Welsh books matter

A diverse range of literary voices were united last week under the cry of #WelshBooksMatter. Writers of award-winning novels, sports biography, strict metre verse, thrillers and psycho-geography put pen to paper in protest and the collective force was mighty enough to overturn government funding decisions.

In December the draft budgets of the Welsh Government were announced, which included a 4.7% reduction for the Arts Council of Wales and a 10.6% cut to the Welsh Books Council, the organisation responsible for supporting the publishing industry in both Welsh and English.

The news took a while to be picked up - but when it did, things moved very fast indeed. Initiated by poet Kathryn Gray and novelist Angharad Price, letters to the Deputy Minister urging him to rethink the cuts were being circulated amongst writers and publishers.
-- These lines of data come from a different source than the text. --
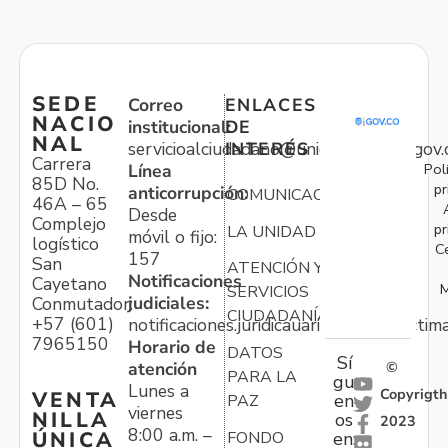
SEDE
Correo
ENLACES
NACIO
institucional:
DE
NAL
servicioalciudadano@unidadvictimas.gov.
INTERÉS
Carrera
Pol
Línea
85D No.
pr
anticorrupción:
COMUNICACIONES
46A – 65
Desde
Complejo
pr
LA UNIDAD
móvil o fijo:
logístico
C
157
San
ATENCIÓN Y
Notificaciones
Cayetano
M
SERVICIOS
judiciales:
Conmutador:
CIUDADANÍA
+57 (601)
notificaciones.juridicauariv@unidadvictim
7965150
Horario de
DATOS
Sí
atención
©
PARA LA
gu
Lunes a
Copyrigth
VENTA
en
PAZ
viernes
NILLA
os
2023
8:00 a.m. –
ÚNICA
FONDO
en:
In its own letter to the Deputy Minister, the Welsh Academy Committee wrote about the intrinsic importance of a subsidised publishing industry in a small country: “The publication of books also makes a significant contribution to our civic society in Wales. The deficiencies of the mass media in reflecting the public life of Wales are so well documented that there is no need for us to elaborate here. The publishing industry therefore gives us an opportunity to create a national culture that is vibrant, diverse and self-critical.”

Within 48 hours, and with big guns such as Philip Pullman and National Poet of Wales Gillian Clarke adding their voices, the protest had indeed reached mass media. This was to be, ironically, the largest coverage of books from Wales within London-based broadsheets and media outlets. When a group of writers and publishers met with politicians at the Senedd last Wednesday, the decision to reverse the cuts had already been made. The record of the proceedings at the Senedd show the Deputy Minister for Culture, Ken Skates, sharing a joke with the Plaid Cymru AM Simon , who noted “that if one good thing has come out of this, it’s that the Guardian has woken up to the fact that there’s writing in Wales that is of international importance.”

Although this is a wonderful chapter in our democratic history, it’s important to remember that the story is far from over. Gary Raymond, editor of the Wales Arts Review, raised some pertinent points in his comments piece Why Should a United Literary Community be a Flash in the Pan?: “So, I hope today is not just a victory we will be forced to try and emulate at the next round of budget barneys in 12 months’ time. Today was a massive moment. Perhaps it could be the start of something greater, rather than a story to tell our grandkids.”

Cuts in funding for publishing and books directly affect writers, but there are also other significant threats, including the closure of libraries and arts centres. In 2014 several people, including the writer Mike Church, chained themselves to bookshelves in an attempt to save their local library in Rhydyfelin. There is a growing vocal opposition to Cardiff Council’s proposed cuts to arts organisations, including Cardiff Contemporary, Artes Mundi, Cardiff Singer of the World and community led arts programmes. The story reads the same throughout Wales.

Philip Pullman and other high profile writers took to Twitter to trigger an enthusiastic debate on writers’ fees at festivals, naming and shaming several ones which don’t pay their artists. These writers quite rightly point out that you can’t eat exposure. Despite their myriad differences, the united voice of writers can, and does, get heard. But it’s not the time to be quiet yet...

Lleucu Siencyn is chief executive of Literature Wales.